Studio album by Harry Connick Jr.
- Released: November 11, 1997
- Recorded: August 4–10, 1997
- Studio: Capitol, Hollywood, California
- Length: 75:19
- Label: Columbia
- Producer: Tracey Freeman

Harry Connick Jr. chronology
| Star Turtle (1995) | To See You (1997) | Come by Me (1999) |

= To See You =

To See You is an album by the American artist Harry Connick Jr., released in 1997. It is an album of love songs, recorded with a symphony orchestra.

"The inspiration for this was a flight attendant, really," Connick says. He added, "She asked if I had any romantic records, and I thought maybe it was time to do a romantic album."
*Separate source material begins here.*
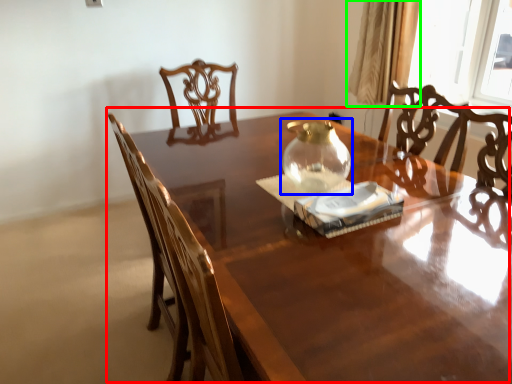 Question: Which object is the farthest from table (highlighted by a red box)? Choose among these: glass vase (highlighted by a blue box) or curtain (highlighted by a green box).

Choices:
 (A) glass vase
 (B) curtain

Answer: (B) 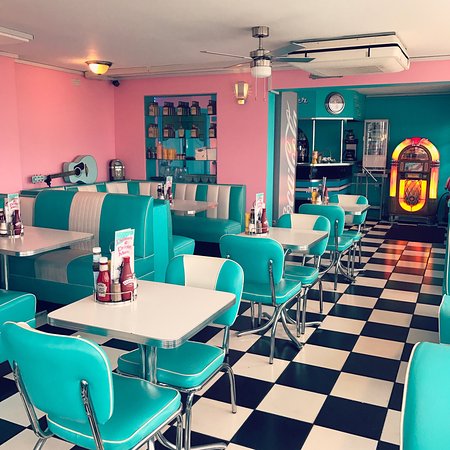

Connick toured the United States and Europe with a full symphony orchestra backing him and his piano in each city. As part of his tour, he played at the Nobel Peace Prize Concert in Oslo, Norway, with his final concert of that tour in Paris being recorded for a St. Valentine's Day special on PBS in 1998.

Professional ratings
Review scores
| Source | Rating |
| AllMusic | Star |
| Entertainment Weekly | B+ |

==Track listing==
All songs are written, arranged and orchestrated by Harry Connick Jr.

| No. | Title | Length |
|---|---|---|
| 1. | "Let Me Love Tonight" | 10:07 |
| 2. | "To See You" (appears in the compilation album Songs from the Heart.) | 3:58 |
| 3. | "Let's Just Kiss" | 7:34 |
| 4. | "Heart Beyond Repair" | 8:06 |
| 5. | "Once" | 6:05 |
| 6. | "Learn to Love" (appears in the movie Kissing a Fool) | 4:42 |
| 7. | "Love Me Some You" | 8:05 |
| 8. | "Much Love" | 6:35 |
| 9. | "In Love Again" | 9:06 |
| 10. | "Loved by Me" | 11:01 |
| Total length: |  | 75:19 |

== Musicians ==
- Harry Connick Jr – vocals, Piano
- Reginald Veal – Double bass
- Charles Gould – Tenor Saxophone
- Arthur "Bam Bam" Latin – drums
- Symphony orchestra

==Charts==
To See You made the first position in the Jazz charts in 1997, and was number 53 on the Billboard 200. It peaked at number 123 on the Australian ARIA Charts.

==Certifications==

| Region | Certification | Certified units/sales |
| United States (RIAA) | Gold | 500,000^{^} |
^{^} Shipments figures based on certification alone.